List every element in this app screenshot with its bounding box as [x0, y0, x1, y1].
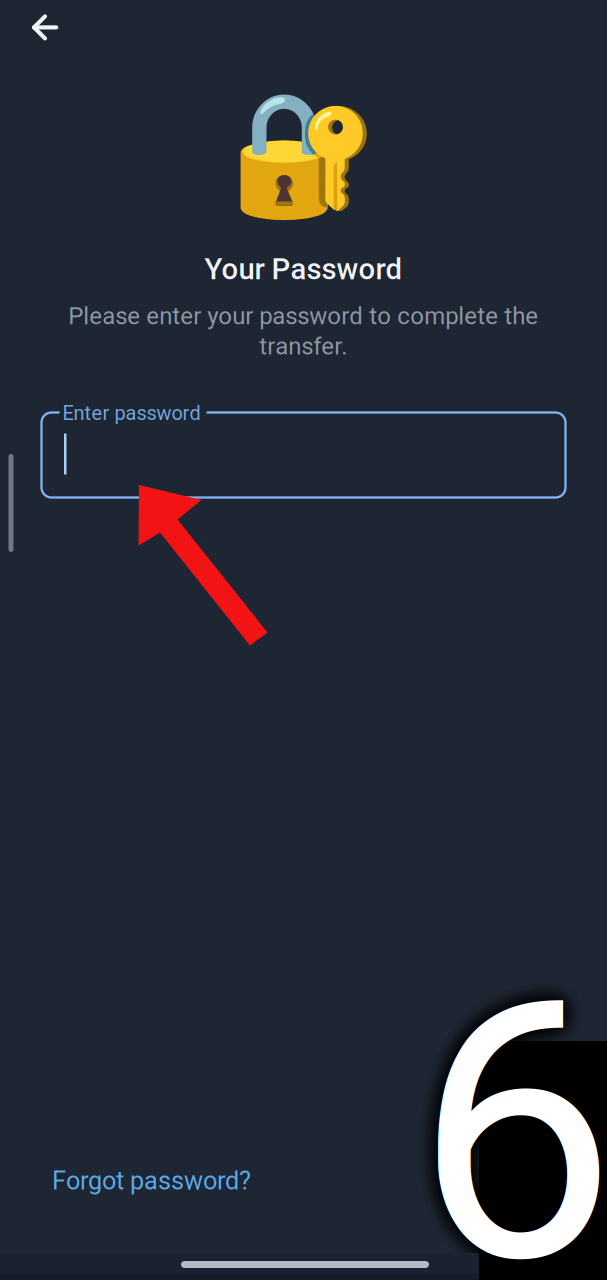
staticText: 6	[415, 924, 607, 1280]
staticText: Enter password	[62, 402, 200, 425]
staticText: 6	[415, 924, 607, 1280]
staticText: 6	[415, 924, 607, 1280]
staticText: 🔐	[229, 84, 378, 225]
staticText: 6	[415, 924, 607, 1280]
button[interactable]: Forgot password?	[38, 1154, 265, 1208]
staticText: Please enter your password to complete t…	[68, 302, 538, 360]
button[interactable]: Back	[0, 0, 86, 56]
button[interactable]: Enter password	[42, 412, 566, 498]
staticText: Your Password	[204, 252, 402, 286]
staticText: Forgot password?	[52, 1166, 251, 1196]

----------------------------------------

EXERCISE AIM.
Recopy the whole listing above precisely, excluding images.

OUTPUT FOR THIS EXERCISE.
List every element in this app screenshot with its bounding box as [x0, y0, x1, y1].
staticText: 6	[415, 924, 607, 1280]
staticText: Enter password	[62, 402, 200, 425]
staticText: 6	[415, 924, 607, 1280]
staticText: 6	[415, 924, 607, 1280]
staticText: 🔐	[229, 84, 378, 225]
staticText: 6	[415, 924, 607, 1280]
button[interactable]: Forgot password?	[38, 1154, 265, 1208]
staticText: Please enter your password to complete t…	[68, 302, 538, 360]
button[interactable]: Back	[0, 0, 86, 56]
button[interactable]: Enter password	[42, 412, 566, 498]
staticText: Your Password	[204, 252, 402, 286]
staticText: Forgot password?	[52, 1166, 251, 1196]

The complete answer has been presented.